Scotland needs to move to the implementation stage if it wants to be a net zero global leader
Scotland and the UK are going to have to implement their ambitious net zero targets with speed if either is to earn the right to call itself a global leader on climate change, the head of the Climate Change Committee (CCC) has said.
Speaking on the final day of Holyrood magazine’s COP26 Fringe Festival, CCC chief executive Chris Stark noted that the goal for all nations is to cut out fossil fuels completely in order to halt climate change. Though he said both the Scottish and UK governments have set themselves up as global leaders by targeting net zero by 2045 and 2050 respectively, the reality is that neither they or any other country in the world is close to breaking their reliance on fossil fuels.

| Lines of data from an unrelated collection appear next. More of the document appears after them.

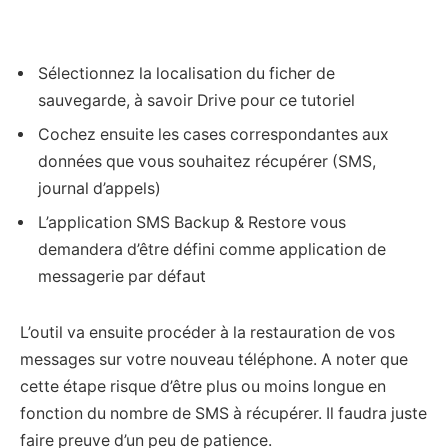
Sélectionnez la localisation du ficher de
sauvegarde, à savoir Drive pour ce tutoriel
Cochez ensuite les cases correspondantes aux
données que vous souhaitez récupérer (SMS,
journal d’appels)
L’application SMS Backup & Restore vous
demandera d’être défini comme application de
messagerie par défaut
L’outil va ensuite procéder à la restauration de vos
messages sur votre nouveau téléphone. A noter que
cette étape risque d’être plus ou moins longue en
fonction du nombre de SMS à récupérer. Il faudra juste
faire preuve d’un peu de patience.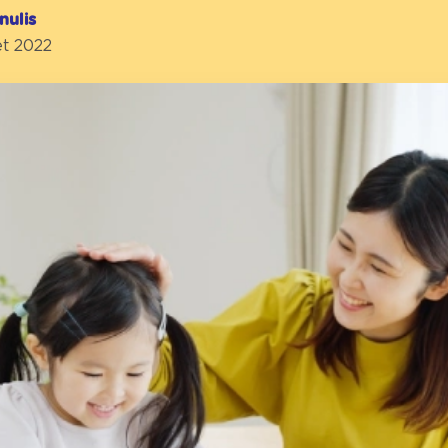
nulis
et 2022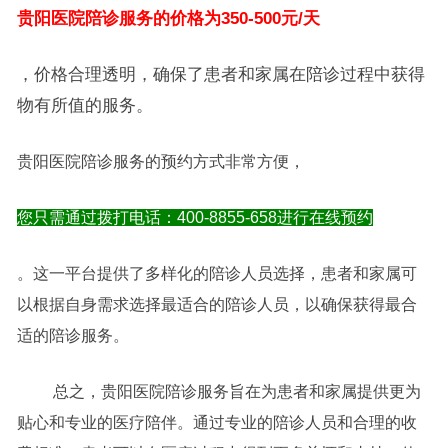
贵阳医院陪诊服务的价格为350-500元/天
，价格合理透明，确保了患者和家属在陪诊过程中获得
物有所值的服务。
贵阳医院陪诊服务的预约方式非常方便，
您只需通过拨打电话：400-8855-658进行在线预约
。这一平台提供了多样化的陪诊人员选择，患者和家属可
以根据自身需求选择最适合的陪诊人员，以确保获得最合
适的陪诊服务。
总之，贵阳医院陪诊服务旨在为患者和家属提供更为
贴心和专业的医疗陪伴。通过专业的陪诊人员和合理的收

“There are lots of countries around the world doing good things on the climate but I don’t want to sit here and say any of those countries has done enough,” he said.
“There will always be more to do on this, at least in the next few years. The goal is to cut out fossil fuels completely – that’s a massive task, but let’s be clear that is more or less what we need to do globally if we want to tackle this climate change crisis.
“The UK and Scotland have set their ambitions in a good place. It’s great to have those targets, but [now] it’s about implementation of those targets.”
Frank Rijsberman, director general of the Global Green Growth Institute, noted that the protests taking place in Glasgow during COP26 have focused on what activists see as politicians’ empty promises on setting and meeting targets. However, he said that, taking an optimistic view, if all the pledges being made at COP26 are met they will have a significant impact on dealing with the climate crisis.
“We’re on a train that’s hurtling to a ravine,” he said. “The UN has told us [global temperatures] are going to 2.7 degrees [above pre-industrial levels]. Are we really facing the end of civilisation if we don’t act now? We’re not going fast enough.
“But we have to be impressed by those promises that are made and we’ll have to hold leaders’ feet to the fire. If we do implement them we could be heading for 1.8 degrees. It’s still not 1.5 [the limit set out in the 2015 Paris Agreement] but it’s a hell of a lot better than 2.7. The promises made this week could be moving us in the right direction.”
Though much of the debate around the climate emergency focuses on global solutions, Frances Guy, chief executive of Scotland's International Development Alliance, said the question of decarbonising things such as heat highlight just how local the response is going to have to be too.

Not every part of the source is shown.